Assignment: Every entry below should be written out exactly, and no image should appear.

Supplied records:
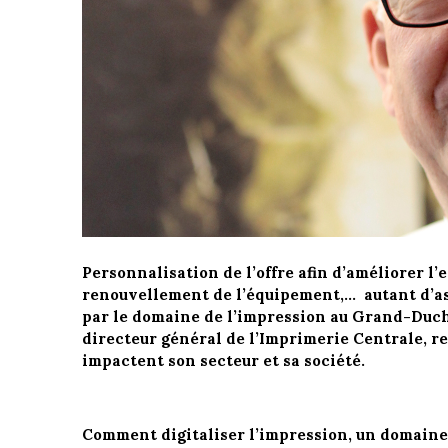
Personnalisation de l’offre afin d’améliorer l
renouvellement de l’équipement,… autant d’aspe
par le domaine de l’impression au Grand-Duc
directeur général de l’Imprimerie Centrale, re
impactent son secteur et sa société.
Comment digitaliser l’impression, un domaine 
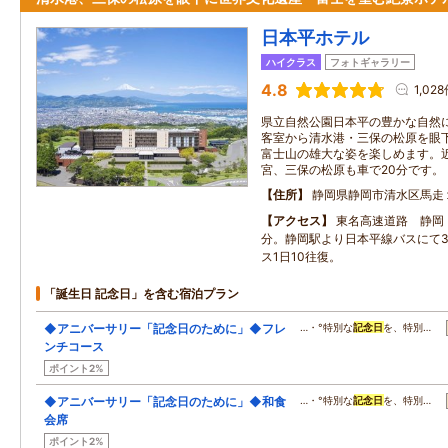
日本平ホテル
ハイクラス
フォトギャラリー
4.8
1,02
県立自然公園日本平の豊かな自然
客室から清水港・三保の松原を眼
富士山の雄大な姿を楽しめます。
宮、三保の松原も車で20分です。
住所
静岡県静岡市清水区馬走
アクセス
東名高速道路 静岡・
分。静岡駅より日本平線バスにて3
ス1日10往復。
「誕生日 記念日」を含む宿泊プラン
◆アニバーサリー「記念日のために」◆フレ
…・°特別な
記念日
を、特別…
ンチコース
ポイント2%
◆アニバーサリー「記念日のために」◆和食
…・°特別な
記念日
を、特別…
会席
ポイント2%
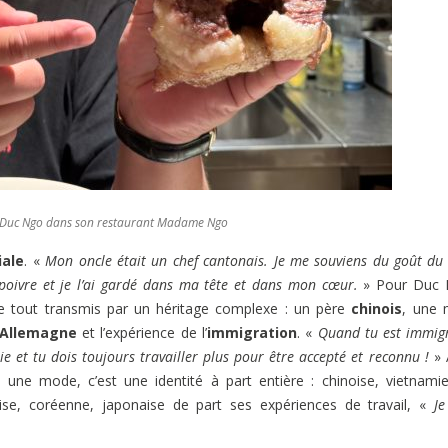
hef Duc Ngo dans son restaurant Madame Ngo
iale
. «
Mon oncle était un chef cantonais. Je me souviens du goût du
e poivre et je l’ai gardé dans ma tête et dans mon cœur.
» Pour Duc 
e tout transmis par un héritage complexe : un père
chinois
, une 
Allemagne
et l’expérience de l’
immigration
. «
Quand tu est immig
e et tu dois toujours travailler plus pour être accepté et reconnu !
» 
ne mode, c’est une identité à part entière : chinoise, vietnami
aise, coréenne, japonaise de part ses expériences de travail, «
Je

Reply to the task:
Personnalisation de l’offre afin d’améliorer l
renouvellement de l’équipement,… autant d’aspe
par le domaine de l’impression au Grand-Duc
directeur général de l’Imprimerie Centrale, re
impactent son secteur et sa société.
Comment digitaliser l’impression, un domaine 
日本平ホテル
ハイクラス
フォトギャラリー
4.8
1,02
県立自然公園日本平の豊かな自然
客室から清水港・三保の松原を眼
富士山の雄大な姿を楽しめます。
宮、三保の松原も車で20分です。
住所
静岡県静岡市清水区馬走
アクセス
東名高速道路 静岡・
分。静岡駅より日本平線バスにて3
ス1日10往復。
「誕生日 記念日」を含む宿泊プラン
◆アニバーサリー「記念日のために」◆フレ
…・°特別な
記念日
を、特別…
ンチコース
ポイント2%
◆アニバーサリー「記念日のために」◆和食
…・°特別な
記念日
を、特別…
会席
ポイント2%
hef Duc Ngo dans son restaurant Madame Ngo
iale
. «
Mon oncle était un chef cantonais. Je me souviens du goût du
e poivre et je l’ai gardé dans ma tête et dans mon cœur.
» Pour Duc 
e tout transmis par un héritage complexe : un père
chinois
, une 
Allemagne
et l’expérience de l’
immigration
. «
Quand tu est immig
e et tu dois toujours travailler plus pour être accepté et reconnu !
» 
ne mode, c’est une identité à part entière : chinoise, vietnami
aise, coréenne, japonaise de part ses expériences de travail, «
Je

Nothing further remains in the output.